Exploring the Zipf Distribution Through the Lens of Mixtures
Marta Pérez-Casany, Ariel Duarte-López, Jordi Valero
TL;DR
The paper addresses how Zipf's law can be represented as mixtures by showing that $$P(X=x)=\frac{x^{-\alpha}}{\zeta(\alpha)}$$ with $\alpha>1$ emerges both as a mixture of geometric distributions with a specific mixing density and as a mixture of zero-truncated Poisson distributions with another mixing density. It further proves that Zipf is not the zero-truncation of a mixed Poisson distribution, and derives a corollary that the Zipf-Poisson Stopped Sum distribution is a mixed Poisson distribution. An empirical illustration using 135 chapters of Moby Dick validates the mixing construction via KS tests and frequency-of-frequencies analyses, linking the theoretical results to real data-generation mechanisms and tail behavior. The work provides exact, non-asymptotic representations that illuminate how Zipf-like data can arise from heterogeneous Poisson-like processes and has implications for modeling heavy-tailed phenomena across disciplines.
Abstract
The Zipf distribution is a probability distribution widely used by scientists from various disciplines due to its ubiquity.

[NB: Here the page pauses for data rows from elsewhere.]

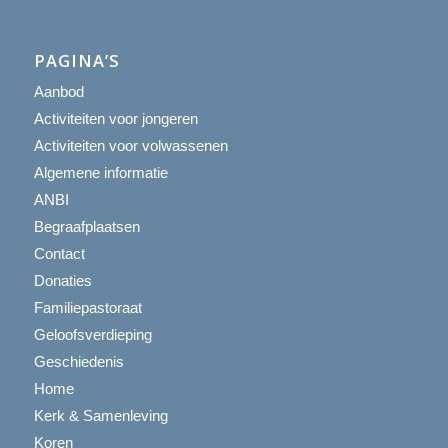
PAGINA’S
Aanbod
Activiteiten voor jongeren
Activiteiten voor volwassenen
Algemene informatie
ANBI
Begraafplaatsen
Contact
Donaties
Familiepastoraat
Geloofsverdieping
Geschiedenis
Home
Kerk & Samenleving
Koren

Some of these areas include linguistics, physics, genetics, and sociology, among others. In this paper, it is proved that the Zipf distribution is both a mixture of geometric distributions and a mixture of zero-truncated Poisson distributions. It is also shown that it is not the zero-truncation of a mixed Poisson distribution. These results are important because they provide insights on the data generation mechanism that leads to data from a Zipf distribution. Additionally, it is proved, as a corollary, that the Zipf-Poisson Stopped Sum distribution is a particular case of a mixed Poisson distribution. The results are illustrated analyzing the 135 chapters of the novel Moby Dick.